Article Text

  1. J E Sears1,
  2. C Sonnie1,
  3. J Pietz2
  1. 1Ophthalmology Department, Cleveland Clinic Foundation, Cleveland, Ohio, USA
  2. 2Pediatrix Inc, Fairview Hospital, Cleveland, Ohio, USA


Objective To determine the incidence of retinopathy of prematurity (ROP) and its characteristics in a level III neonatal intensive care unit before and after a protocol change in the practice of oxygen supplementation.

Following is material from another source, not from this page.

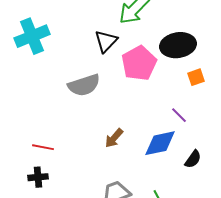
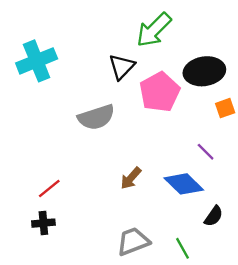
blue diamond: (160, 143) -> (184, 184), turned 56
red line: (43, 147) -> (49, 189), turned -50
black semicircle: (193, 159) -> (214, 216), moved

Methods A prospective database recorded the gestational age, birthweight, stage and zone of ROP, and date of examination, as well as maternal characteristics and infant morbidity and mortality. Demographics including gestational age, birth weight, zone, stage, threshold disease, treatment and final outcome were recorded. The main outcome measure was the prevalence of ROP, stage and zone of retinopathy, threshold and progression to retinal detachment or fold.

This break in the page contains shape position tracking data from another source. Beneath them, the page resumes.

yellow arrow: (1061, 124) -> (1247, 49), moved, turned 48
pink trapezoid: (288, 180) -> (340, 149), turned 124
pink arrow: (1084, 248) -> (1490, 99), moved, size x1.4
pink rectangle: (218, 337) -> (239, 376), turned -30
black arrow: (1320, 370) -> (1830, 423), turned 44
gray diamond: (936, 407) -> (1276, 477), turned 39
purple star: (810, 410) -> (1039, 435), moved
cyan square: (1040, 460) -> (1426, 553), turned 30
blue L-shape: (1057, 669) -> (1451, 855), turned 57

Results 98 infants were examined before and 92 infants were examined after the change in oxygen. ROP was present in 35% of infants in group 1 compared with 13% in the year after the change in oxygen standards (p = 0.001); stage 3 decreased from 11% to 2% (p = 0.021); threshold disease decreased from 7% to 1% (p = 0.066). Stage 0 (immature vessels, no ROP) incidence increased (pre/post oxygen change 30%/51% stage 0), as did zone 3, whereas there was a decrease in less mature zones, (pre/post oxygen change zone 1: 5%/2%; zone 2: 48%/38%; zone 3: 47%/60%). There were no stage 4 or 5 eyes. Co-morbidity comparison (respiratory distress syndrome, periventricular leucomalacia, sepsis, necrotising enterocolitis, patent ductus arteriosus, steroids for chronic liver disease), maternal characteristics (outborn birth, prenatal care, antenatal steroids, C-section, ethnicity) and mortality were not statistically significant between groups.

Conclusion Comparatively lower oxygen targets at early gestational age and higher oxygen limits at older gestational age decrease the severity and prevalence of ROP.